YENİ KARAR YENİDEN CANLANDIRMAYA DA İMKAN VERMEZ
Bu durumda yaşama tekrar dönebilme umudu olan hastalara bile olay yerinde yeniden canlandırma (resisütasyon) yaptırılmasına da imkan verilmediğini savunan Özdemir, “Olay yerinde başlatılan resisitasyona hastanın yüksek katlı binalardan indirilmesi, ambulansa alınması ve ambulans hareket halindeyken ara verilmesi durumunda efektif bir yeniden canlandırma olmayacağı gibi, hastanın hayatını kaybetmesine yada sakat kalmasına sebebiyet verebilir. 2015 Resüsitayon Klavuzuna göre, hayatta kalımı artıracak resüsitasyon çabası alanda, yani ambulans ekibinin hastayı ilk gördüğü yerde başlamalıdır ve sadece hastanede yapılması mümkün olan ileri girişimlerin gerekliliği dışında olay yerinde devam edilmelidir denilmiştir. Yine 2015 Resüsitayon Klavuzunda; resüsitasyon (yeniden canlandırma) süresince, defibrilasyon ya da yaşamsal bulguların kontrolü için bile olsa kardiak kompresyona verilen arayı 10 saniyenin altında bir süre ile minimize ederken, kalbi ve solunumu durmuş fakat resüsitasyon endikasyonu olan bir olguyu ‘’vakit kaybetmeden’’ ambulansa taşımaya çalışmak alınan ileri yaşam desteği algoritmalarına aykırı bir durumdur” diye konuştu.

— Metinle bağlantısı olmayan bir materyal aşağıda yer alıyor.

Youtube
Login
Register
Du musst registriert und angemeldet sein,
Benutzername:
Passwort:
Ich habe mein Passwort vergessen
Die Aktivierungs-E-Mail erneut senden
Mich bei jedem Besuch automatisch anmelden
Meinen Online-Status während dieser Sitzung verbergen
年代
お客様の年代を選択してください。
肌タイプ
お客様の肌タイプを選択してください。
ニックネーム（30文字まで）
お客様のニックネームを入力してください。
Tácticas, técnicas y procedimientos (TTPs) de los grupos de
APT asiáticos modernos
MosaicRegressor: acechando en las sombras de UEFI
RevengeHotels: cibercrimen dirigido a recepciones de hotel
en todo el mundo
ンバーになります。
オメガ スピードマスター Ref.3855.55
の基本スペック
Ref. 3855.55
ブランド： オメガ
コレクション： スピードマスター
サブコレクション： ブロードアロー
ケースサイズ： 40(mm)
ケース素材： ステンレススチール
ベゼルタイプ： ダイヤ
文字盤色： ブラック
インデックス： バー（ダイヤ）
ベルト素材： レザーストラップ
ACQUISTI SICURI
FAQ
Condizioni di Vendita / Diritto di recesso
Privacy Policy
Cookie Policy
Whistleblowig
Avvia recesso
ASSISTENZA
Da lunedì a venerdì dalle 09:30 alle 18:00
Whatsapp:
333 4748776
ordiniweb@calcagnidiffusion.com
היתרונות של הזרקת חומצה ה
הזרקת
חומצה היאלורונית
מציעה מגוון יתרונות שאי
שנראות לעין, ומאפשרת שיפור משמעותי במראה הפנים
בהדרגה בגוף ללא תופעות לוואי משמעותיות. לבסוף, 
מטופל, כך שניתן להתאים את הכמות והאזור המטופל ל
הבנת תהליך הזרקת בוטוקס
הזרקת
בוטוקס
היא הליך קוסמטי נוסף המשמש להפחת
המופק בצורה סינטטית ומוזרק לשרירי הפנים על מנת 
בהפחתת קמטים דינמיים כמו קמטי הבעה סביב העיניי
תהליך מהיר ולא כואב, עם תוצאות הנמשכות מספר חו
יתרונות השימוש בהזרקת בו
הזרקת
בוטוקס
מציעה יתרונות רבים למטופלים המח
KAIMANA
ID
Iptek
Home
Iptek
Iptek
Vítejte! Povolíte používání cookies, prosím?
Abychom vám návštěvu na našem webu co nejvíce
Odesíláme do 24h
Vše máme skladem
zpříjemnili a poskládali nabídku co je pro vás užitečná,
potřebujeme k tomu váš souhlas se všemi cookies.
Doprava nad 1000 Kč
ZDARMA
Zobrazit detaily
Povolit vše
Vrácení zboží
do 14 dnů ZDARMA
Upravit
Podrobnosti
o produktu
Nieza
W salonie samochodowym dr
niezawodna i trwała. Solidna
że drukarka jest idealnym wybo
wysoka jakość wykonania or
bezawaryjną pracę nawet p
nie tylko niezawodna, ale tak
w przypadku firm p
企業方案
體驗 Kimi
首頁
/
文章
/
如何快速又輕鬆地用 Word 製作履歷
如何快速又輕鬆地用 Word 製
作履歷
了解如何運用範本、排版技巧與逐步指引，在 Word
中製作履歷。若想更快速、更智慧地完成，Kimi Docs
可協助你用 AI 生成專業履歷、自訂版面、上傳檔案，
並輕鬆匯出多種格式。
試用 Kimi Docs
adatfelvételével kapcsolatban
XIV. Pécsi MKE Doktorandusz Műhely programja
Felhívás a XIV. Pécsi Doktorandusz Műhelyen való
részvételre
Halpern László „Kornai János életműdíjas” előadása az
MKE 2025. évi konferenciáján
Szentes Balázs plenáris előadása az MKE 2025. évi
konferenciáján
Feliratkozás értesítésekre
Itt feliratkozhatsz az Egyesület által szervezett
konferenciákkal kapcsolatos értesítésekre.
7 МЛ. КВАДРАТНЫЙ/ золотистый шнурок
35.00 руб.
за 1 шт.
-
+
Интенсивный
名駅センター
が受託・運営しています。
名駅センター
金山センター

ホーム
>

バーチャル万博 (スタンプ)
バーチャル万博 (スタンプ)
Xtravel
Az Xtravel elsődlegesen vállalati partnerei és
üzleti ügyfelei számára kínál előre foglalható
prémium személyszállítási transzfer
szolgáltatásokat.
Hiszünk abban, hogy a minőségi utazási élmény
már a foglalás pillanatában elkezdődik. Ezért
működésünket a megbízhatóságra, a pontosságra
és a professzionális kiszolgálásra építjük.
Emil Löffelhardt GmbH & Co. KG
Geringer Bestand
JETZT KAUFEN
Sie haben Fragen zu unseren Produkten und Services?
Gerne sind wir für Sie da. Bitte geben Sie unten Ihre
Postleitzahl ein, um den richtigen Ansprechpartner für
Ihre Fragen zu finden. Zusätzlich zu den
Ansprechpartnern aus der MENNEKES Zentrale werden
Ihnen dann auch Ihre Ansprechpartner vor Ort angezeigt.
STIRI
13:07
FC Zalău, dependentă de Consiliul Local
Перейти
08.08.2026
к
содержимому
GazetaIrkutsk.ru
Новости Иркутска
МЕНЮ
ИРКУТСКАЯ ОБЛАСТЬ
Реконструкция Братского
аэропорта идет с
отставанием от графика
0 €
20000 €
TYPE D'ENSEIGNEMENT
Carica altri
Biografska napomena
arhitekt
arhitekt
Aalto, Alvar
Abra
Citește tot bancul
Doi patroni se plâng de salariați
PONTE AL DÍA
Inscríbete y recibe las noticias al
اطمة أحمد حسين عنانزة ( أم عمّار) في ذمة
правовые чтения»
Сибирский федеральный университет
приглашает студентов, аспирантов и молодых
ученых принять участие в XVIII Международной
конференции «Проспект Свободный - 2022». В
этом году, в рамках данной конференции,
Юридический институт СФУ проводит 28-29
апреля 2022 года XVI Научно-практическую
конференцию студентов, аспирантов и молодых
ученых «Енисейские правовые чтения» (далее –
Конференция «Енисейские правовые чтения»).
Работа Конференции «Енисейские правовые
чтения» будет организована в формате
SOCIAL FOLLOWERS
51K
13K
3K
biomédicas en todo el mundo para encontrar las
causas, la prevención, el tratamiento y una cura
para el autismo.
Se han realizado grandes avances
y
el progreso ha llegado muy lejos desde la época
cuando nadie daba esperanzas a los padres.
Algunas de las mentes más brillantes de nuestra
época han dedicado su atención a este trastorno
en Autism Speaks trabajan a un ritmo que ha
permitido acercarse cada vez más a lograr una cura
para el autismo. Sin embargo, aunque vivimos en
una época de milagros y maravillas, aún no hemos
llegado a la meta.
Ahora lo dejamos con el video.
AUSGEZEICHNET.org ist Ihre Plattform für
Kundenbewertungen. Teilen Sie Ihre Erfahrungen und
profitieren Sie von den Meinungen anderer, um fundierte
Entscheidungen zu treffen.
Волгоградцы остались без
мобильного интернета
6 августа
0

ÖLÜNÜN TAŞINMASI GÖREV TANIMI DIŞINDADIR
Hastane öncesi olay yerinde kalp durması olgularında ölümün geri döndürülemeyen kesin klinik bulguları (örn., ölüm katılığı, ölü morlukları, dekapitasyo, transeksiyon, dekompozisyon) varsa yeniden canlandırmaya (resüsitasyona) başlanmamasının önerildiğinin altını çizen Özdemir, “Bu nedenle olay yerinde ölümün kesin bulguları olan hastaların acil servislere nakli gereksizdir. Söz konusu yazıda ifade eksikliği de bulunmaktadır ki; ölüm raporu bulunmayan tüm hastalar için yeniden canlandırma ve taşıma işlemi yapılacağı da anlaşılmaktadır. Ambulans ve Acil Sağlık Araçları ile Ambulans Hizmetleri Yönetmeliği’nin 31. Maddesinin h fıkrası “Olağandışı durumlar istisna olmak kaydıyla hiçbir ambulans ve acil sağlık aracı cenaze nakli amacıyla kullanılamaz” şeklindedir. 112 acil sağlık hizmetleri asli olarak acil sağlık hizmetlerinin sunulması ve sağlanması amacı ile çalışmaktadır. Evden hastanelere exitus (ölüm) olgularının taşınması bu tanım ve görevin dışında yer almaktadır” dedi.
BU KARARDAN VAZGEÇİLMELİ
Sağlık Bakanlığı’nın bu kararından vazgeçmesi gerektiğini ifade eden Özdemir, şunları söyledi: “ Tüm bu sayılan sebepler neticesinde söz konusu yazı uygulanmak istenirse acil servislerin artan iş yükü bir de cenaze götürülerek artırılmasına hem de hizmet bekleyen hastaların gereksiz yere bekletilmesine, 112'nin isi olmamasına rağmen cenaze hizmetlerinde kullanılmasına sebep olacaktır. Bahsedilen tıbbi ve bilimsel olumsuzlukların ve kanuna aykırılıkların yaşanmaması, idare ve sağlık çalışanlarının hukuki sorumluklar altına girip cezai müeyyidelerle karşılaşmamaları ve acil sağlık hizmetlerinin mevcut sorunları olan sağlık çalışanlarına şiddet ve hasta bakımında sorunlara yol açan acil servis kalabalığının daha da içinden çıkılmaz bir hale gelmemesi adına; söz konusu yazıda belirtilen hususların yeniden gözden geçirilmesi ve eksitus (ölüm) olan vakaların hastane acil servislerine yönlendirilmesi talimatından vazgeçilmesi uygun olacaktır”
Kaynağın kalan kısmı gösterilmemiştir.